Important questions remain unanswered. For one, “Would young patients avoiding surgery reduce their opportunities for good surgical outcomes in the future?” For instance, Sood et al. show that patients with traumatic bucket-handle meniscal tears had a greater rate of successful repair when surgery was performed within six weeks of the injury.14 On the other hand, Alexander Nguyen, MD (University of Texas Health Science Center) writes that meniscectomy often results in increased contact stresses and joint strain, contributing to early degenerative changes within the knee and that it is not a preferred modality for treating young patients.15 Furthermore, among older patients, exercise-treated knees have fewer degenerative changes and lower risk of total knee replacement than APM-treated knees.16,17 It has been theorised that exercise therapy reduces the progression of degenerative changes through improved biomechanics in terms of joint unloading and shock absorption.18,19 Currently, Dr. Skou’s team plans a follow-up study. After two years, MRI evaluation of the knees will be compared and differences in degenerative changes will be documented.

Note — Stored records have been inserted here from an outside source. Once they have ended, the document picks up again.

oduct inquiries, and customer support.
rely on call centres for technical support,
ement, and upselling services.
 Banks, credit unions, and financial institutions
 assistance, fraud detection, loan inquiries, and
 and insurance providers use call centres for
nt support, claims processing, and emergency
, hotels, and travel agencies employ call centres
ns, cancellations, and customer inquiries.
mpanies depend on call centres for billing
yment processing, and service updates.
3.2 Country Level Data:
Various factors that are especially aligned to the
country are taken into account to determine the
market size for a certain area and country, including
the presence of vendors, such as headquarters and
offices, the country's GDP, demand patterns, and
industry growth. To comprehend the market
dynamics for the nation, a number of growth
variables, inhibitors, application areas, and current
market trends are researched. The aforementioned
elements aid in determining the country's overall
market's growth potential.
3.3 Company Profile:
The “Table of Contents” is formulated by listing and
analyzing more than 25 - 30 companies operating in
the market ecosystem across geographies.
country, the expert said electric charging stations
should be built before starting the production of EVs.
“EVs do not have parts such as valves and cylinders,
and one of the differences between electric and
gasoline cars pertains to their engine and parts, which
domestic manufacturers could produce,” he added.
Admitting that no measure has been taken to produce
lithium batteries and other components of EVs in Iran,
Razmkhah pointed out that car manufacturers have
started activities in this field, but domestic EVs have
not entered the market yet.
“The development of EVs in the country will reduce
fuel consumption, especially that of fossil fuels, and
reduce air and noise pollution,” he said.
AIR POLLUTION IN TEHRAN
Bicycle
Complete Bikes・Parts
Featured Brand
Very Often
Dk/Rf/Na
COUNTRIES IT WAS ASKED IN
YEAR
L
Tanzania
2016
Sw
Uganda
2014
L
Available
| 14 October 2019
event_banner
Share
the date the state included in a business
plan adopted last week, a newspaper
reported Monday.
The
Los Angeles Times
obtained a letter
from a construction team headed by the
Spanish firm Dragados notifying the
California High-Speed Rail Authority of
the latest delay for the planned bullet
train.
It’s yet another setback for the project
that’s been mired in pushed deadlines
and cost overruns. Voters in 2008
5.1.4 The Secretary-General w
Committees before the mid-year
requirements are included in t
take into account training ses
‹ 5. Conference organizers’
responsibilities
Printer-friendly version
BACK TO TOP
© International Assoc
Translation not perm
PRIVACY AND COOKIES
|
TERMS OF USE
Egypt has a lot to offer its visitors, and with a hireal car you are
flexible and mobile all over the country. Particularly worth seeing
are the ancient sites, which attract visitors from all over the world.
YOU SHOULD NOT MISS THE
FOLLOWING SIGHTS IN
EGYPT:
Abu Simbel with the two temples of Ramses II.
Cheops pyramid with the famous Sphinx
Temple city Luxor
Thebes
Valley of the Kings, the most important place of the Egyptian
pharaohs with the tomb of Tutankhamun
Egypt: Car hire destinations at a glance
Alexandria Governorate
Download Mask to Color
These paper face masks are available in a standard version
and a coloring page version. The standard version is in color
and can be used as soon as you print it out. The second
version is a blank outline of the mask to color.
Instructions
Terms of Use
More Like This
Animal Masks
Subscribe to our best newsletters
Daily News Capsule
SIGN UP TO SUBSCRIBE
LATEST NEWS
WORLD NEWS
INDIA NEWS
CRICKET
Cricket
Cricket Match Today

Fast return to sport may be another consideration. Surgeons sometimes tell patients they can return to sport six weeks after APM/MR. The current study used a 12-week exercise therapy plan. More research would be needed to generalize how quickly patients could return to sport with exercise therapy as the first-line treatment.

In conclusion, for adults of all ages, exercise therapy has been found not inferior to arthroscopic partial meniscectomy or meniscal repair. Seventy to seventy-five percent of patients using exercise do not go on to surgery in one to two years. While the better outcomes of early surgery for some acute meniscal injuries may need special consideration, exercise therapy generally appears to be a viable first-line treatment option, especially for non-acute injuries.